Although some people view human nature as inherently cruel and selfish, we are capable of incredible acts of kindness and compassion. Unfortunately, for many people, that kindness does not extend to the self (or sometimes loved ones) as often as it does for a child in need, a stranger in distress, or an injured animal. I hope the following post can help to illuminate how to develop self-compassion, and deepen the ability to be compassionate for others. 

*Relational Emotions*
Psychologists sometimes refer to the family of emotions that moves us to help, understand, and nurture others as 'relational emotions'. They are things that many of us do intuitively, and the most commonly experienced of these (empathy, sympathy, compassion) are defined below.

 

In the chart above you can see three distinct processes and experiences in relating to someone else that is in distress. We will use a classic example of talking with someone that has just experienced the loss of a loved one.

First, empathy is essentially the process of being in tune with, and experiencing the same feelings as the other person. Basically when you put yourself in someone's shoes you are giving yourself a chance for empathy. It would mean really trying to touch the experience of grieving within yourself to attune to the person. This is a key ingredient for the best helping relationships. If we cannot experience what the other person is experiencing, it is hard to truly understand them. One barrier for empathy can be our own discomfort with experiencing those feelings.

Sympathy is different because this is feeling sorrow or concern for the person, rather than feeling what they are feeling. For the current example if you "feel sad" for, or "sorry" for the person, you are experiencing and expressing sympathy. Often with sympathy we are compelled to help the person if we can.

Compassion is feeling care and warmth for the person. Allowing yourself to cry with the person, comforting them in some way, and being accepting and validating their feelings are acts of compassion. With compassion we are in a state of acceptance, love, and care for the other.
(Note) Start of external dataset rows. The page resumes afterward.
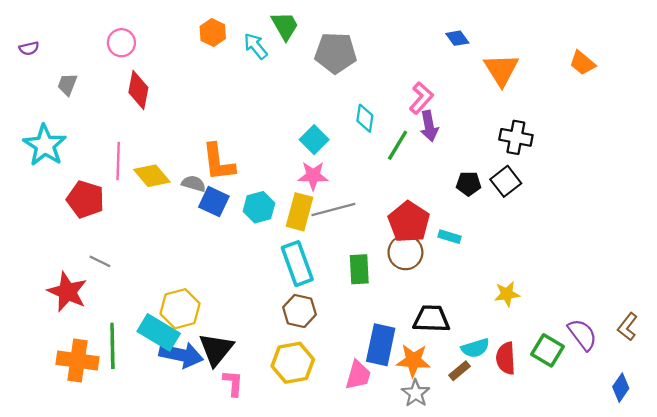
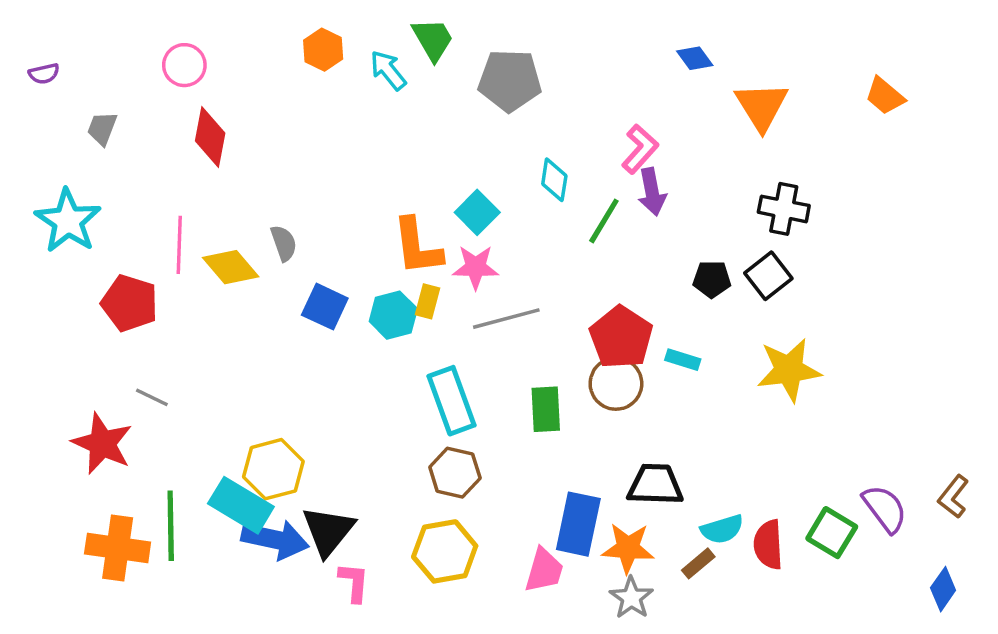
orange L-shape: (218, 162) -> (417, 247), moved
gray semicircle: (194, 184) -> (284, 243), moved, turned 55
yellow rectangle: (300, 212) -> (428, 301), moved, size x0.6
yellow star: (507, 294) -> (789, 370), moved, size x1.6

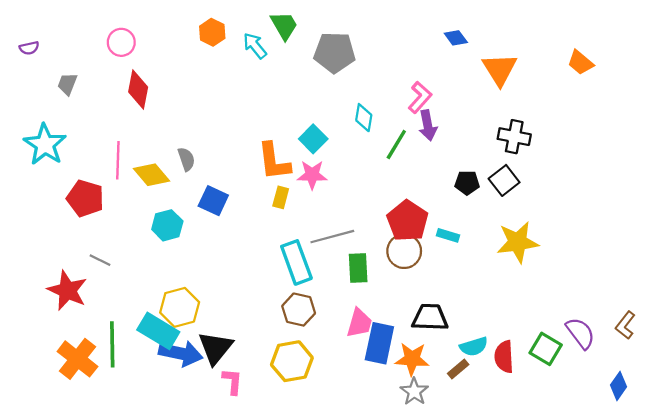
cyan hexagon: (393, 315) -> (167, 225), moved
gray line: (506, 319) -> (332, 237), moved
orange cross: (118, 548) -> (77, 359), turned 30
pink trapezoid: (544, 570) -> (359, 323), moved

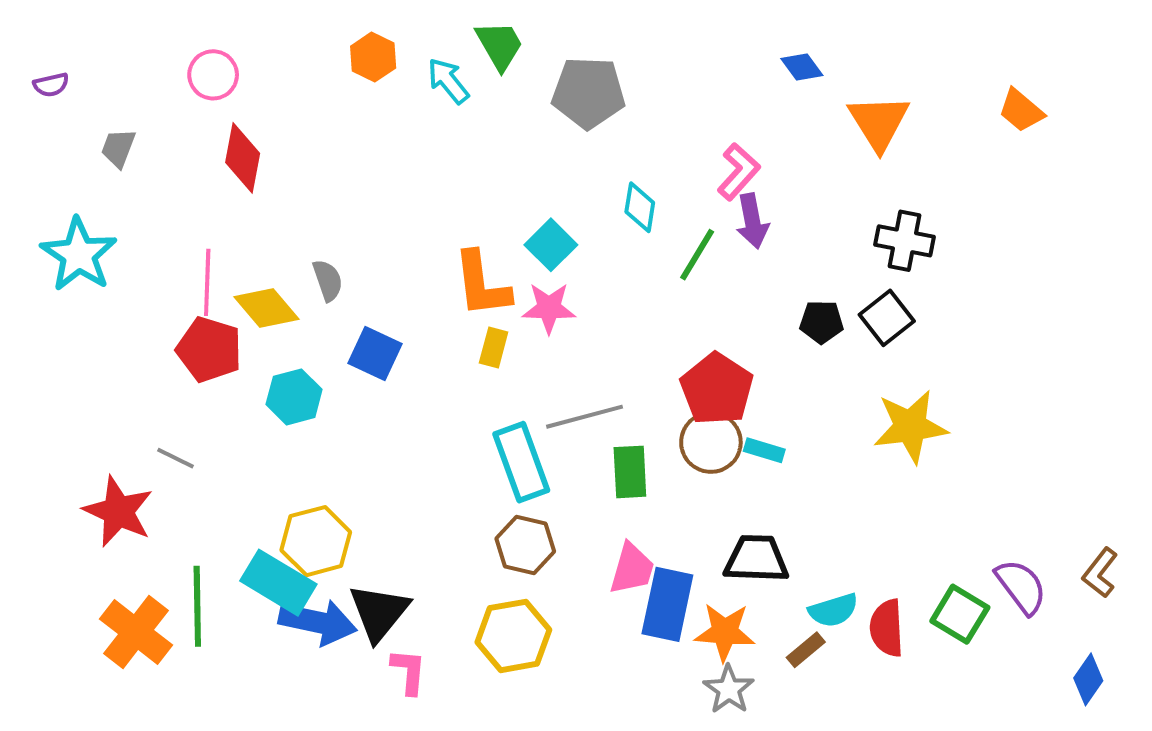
red pentagon: (85, 198) -> (209, 349), moved
cyan rectangle: (448, 235) -> (764, 450), moved

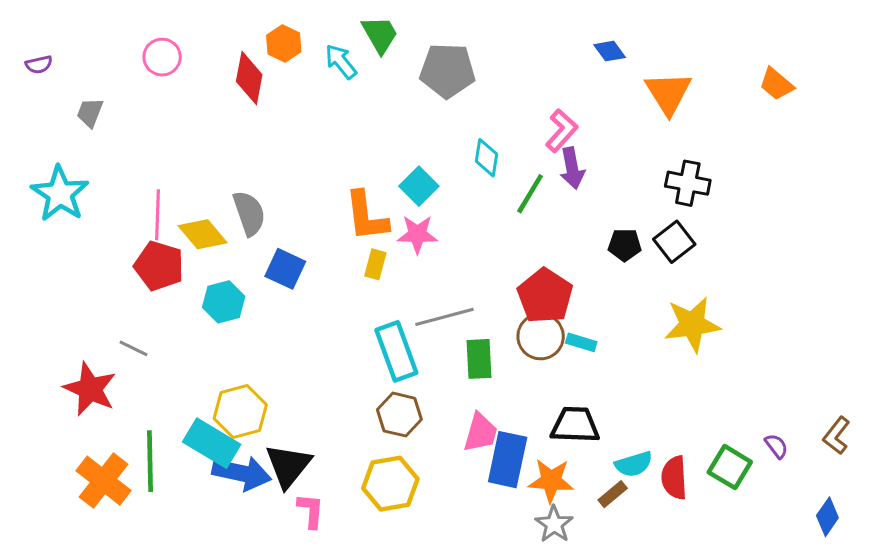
red diamond: (243, 158) -> (249, 78), moved
gray semicircle: (328, 280) -> (249, 213), size x1.4
purple semicircle: (1021, 587) -> (776, 446), size x0.6

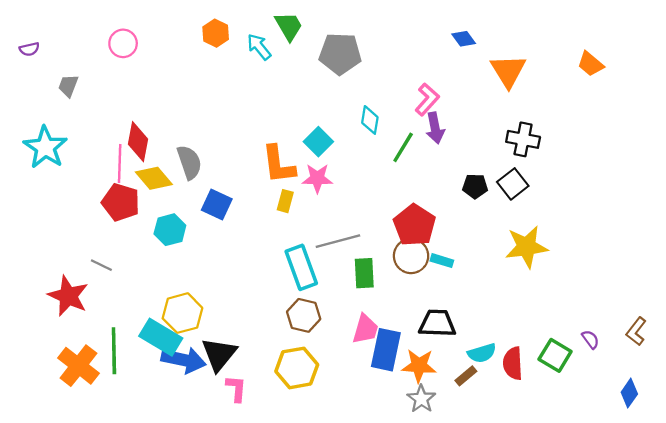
red diamond: (249, 78) -> (138, 142), moved

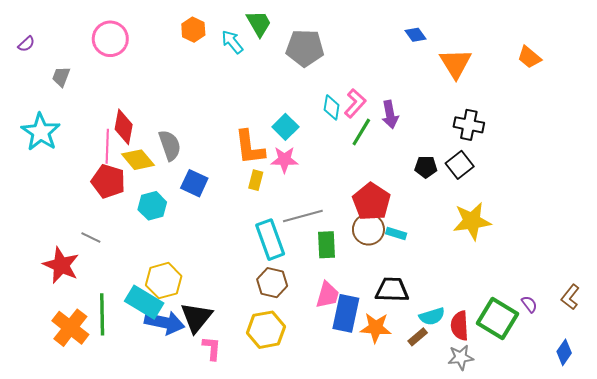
pink circle: (123, 43) -> (110, 39), size x1.4
purple semicircle: (29, 49) -> (26, 44), turned -30
pink L-shape: (427, 99) -> (355, 103), moved
green square: (555, 355) -> (498, 318), size x1.4
gray star: (421, 399) -> (461, 357), moved, turned 30

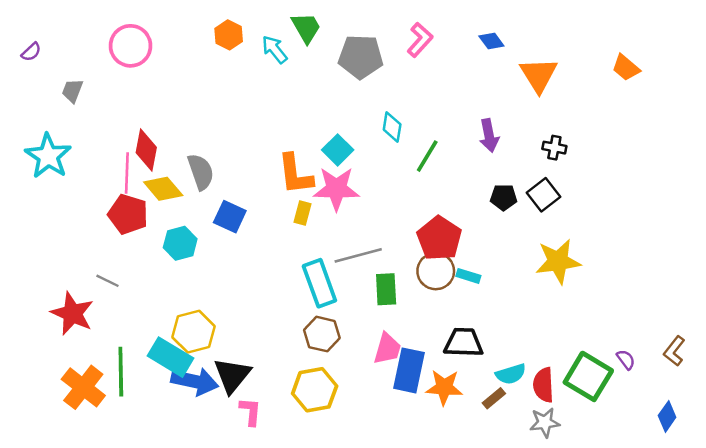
pink L-shape: (355, 103) -> (420, 40), moved
purple arrow: (390, 115) -> (489, 135), moved
black cross: (469, 125) -> (554, 148), size x0.7
pink star: (284, 160) -> (336, 189), size x1.4

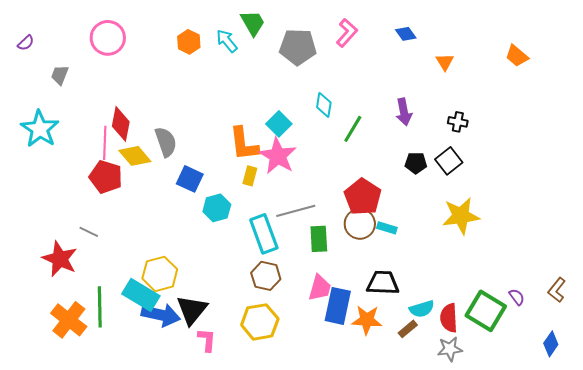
orange hexagon: (229, 35) -> (189, 42), moved
orange triangle: (539, 75) -> (445, 62), size x0.6
pink star: (336, 189) -> (278, 156), turned 30
cyan hexagon: (180, 243) -> (217, 208), moved

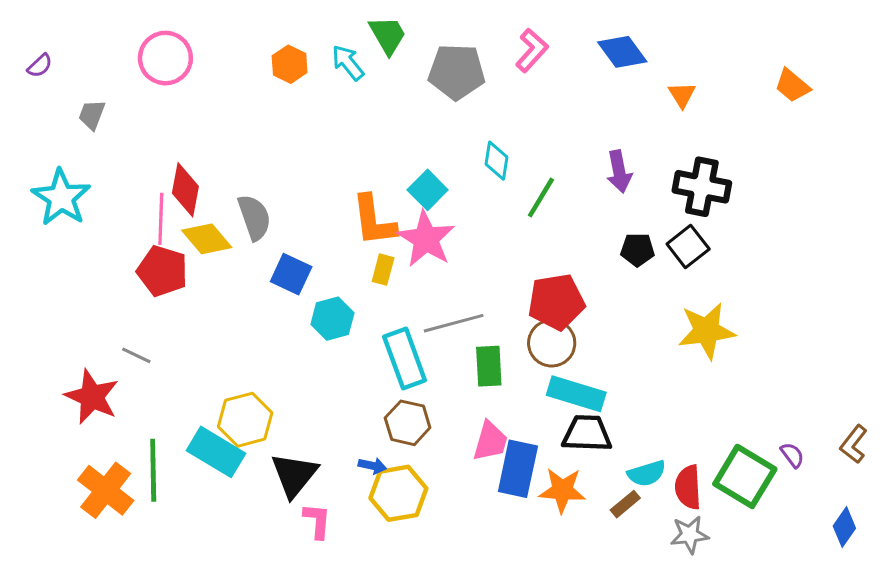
blue diamond: (406, 34) -> (622, 52), size x1.5
black cross: (458, 122) -> (702, 187), size x1.8
red pentagon: (363, 197) -> (556, 302), turned 30
cyan rectangle: (387, 228) -> (576, 394), moved, size x1.8
blue arrow: (161, 315) -> (372, 466), moved, size x0.5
New research is showing that these processes have distinct physiological patterns and are a product of our evolution. The thinking is that empathy, sympathy, and compassion were originally a successful strategies in caring for the young, became something desirable in mate selection, and facilitated group cooperation. So basically people who were compassionate were more successful at the evolution game (survival and reproduction), and we are their descendants. 

*Self-Compassion*
It is a cruel twist of fate for our species that we can have all of these things for other people, often complete strangers (who didn't feel sympathy for the widows and children of firefighters that died in the World Trade Center?), but often don't have these for close others, and especially ourselves. 

In place of compassion for ourselves (being in a state of care, warmth, and acceptance) we often have shame, guilt, disappointment, and anger. We beat ourselves up for the very things that we have understanding and warmth for in others. This does not have to be so, and the key ingredient is the most basic fact of life that is so simple that it almost seems ridiculous to type: we are all human and imperfect. So here are the two basic steps for developing and accessing self-compassion. 

*1. Acceptance of Being Human and Imperfect*
Anyone who is able to read this post obviously knows this, yet do you truly accept this for yourself? When you can really look in the mirror and say "_I am a human being and I am not perfect, and that is OK_" and feel OK, you are ready for step 2. If not, you need to do some work here first.

*2. Accessing Compassion During Your Own Distress*
The good news is that almost everyone can instinctively feel compassion for others, so right now try take a second and get that feeling of warmth and care. When you do, make a mental note of it. Now next time you are in some kind of distress and either feeling down or beating yourself up, try and go there. See if you can say to yourself "it's OK, you're human, we all make mistakes" like the way the best parent would to their child going through the same thing. This may seem a bit cheesy (especially compared to the rest of these posts), but give it a shot. When it works you will be having a real breakthrough toward a better emotional life. 

*Deepening Compassion for Others*
If you are someone that finds yourself struggling to have any of the above feelings happen for you, and instead you find yourself standing in judgment, becoming angry and irritated, or in a state of disgust with someone, then this is your ticket to a better life. Some of the ultimate heroes of love, peace, and justice (Gandhi, Jesus, etc) were masters of compassion for the sick, evil, and poor. If you find yourself in your standard stance of coldness, dismissal, or even hatred, try moving into each of the three pieces above.

How does this person feel? Can I feel sad for them? Can I feel care for them?

If you can, you are moving toward a place that will improve your relationships, help you be more comfortable with all kinds of experiences, and feel better about your own life.


----------